DIRECTIONS FOR THIS TASK — Apart from the images, output the data below exactly.

Saved data entries:
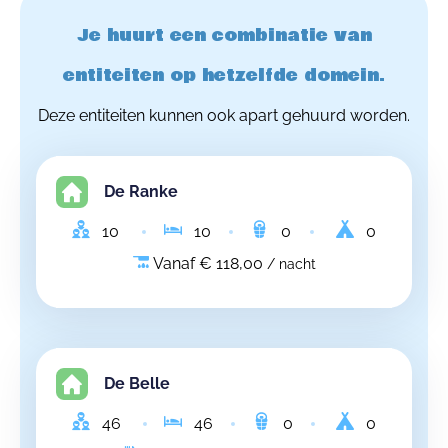
Je huurt een combinatie van
entiteiten op hetzelfde domein.
Deze entiteiten kunnen ook apart gehuurd worden.
De Ranke
10
10
0
0
Vanaf € 118,00
/ nacht
De Belle
46
46
0
0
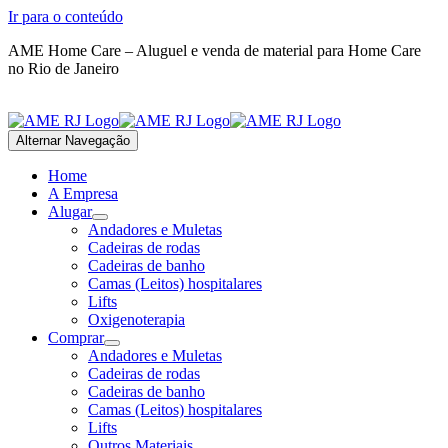
Ir para o conteúdo
AME Home Care – Aluguel e venda de material para Home Care
no Rio de Janeiro
(21) 98059-0397
Alternar Navegação
Home
A Empresa
Alugar
Andadores e Muletas
Cadeiras de rodas
Cadeiras de banho
Camas (Leitos) hospitalares
Lifts
Oxigenoterapia
Comprar
Andadores e Muletas
Cadeiras de rodas
Cadeiras de banho
Camas (Leitos) hospitalares
Lifts
Outros Materiais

RESULT —
Je huurt een combinatie van
entiteiten op hetzelfde domein.
Deze entiteiten kunnen ook apart gehuurd worden.
De Ranke
10
10
0
0
Vanaf € 118,00
/ nacht
De Belle
46
46
0
0
Ir para o conteúdo
AME Home Care – Aluguel e venda de material para Home Care
no Rio de Janeiro
(21) 98059-0397
Alternar Navegação
Home
A Empresa
Alugar
Andadores e Muletas
Cadeiras de rodas
Cadeiras de banho
Camas (Leitos) hospitalares
Lifts
Oxigenoterapia
Comprar
Andadores e Muletas
Cadeiras de rodas
Cadeiras de banho
Camas (Leitos) hospitalares
Lifts
Outros Materiais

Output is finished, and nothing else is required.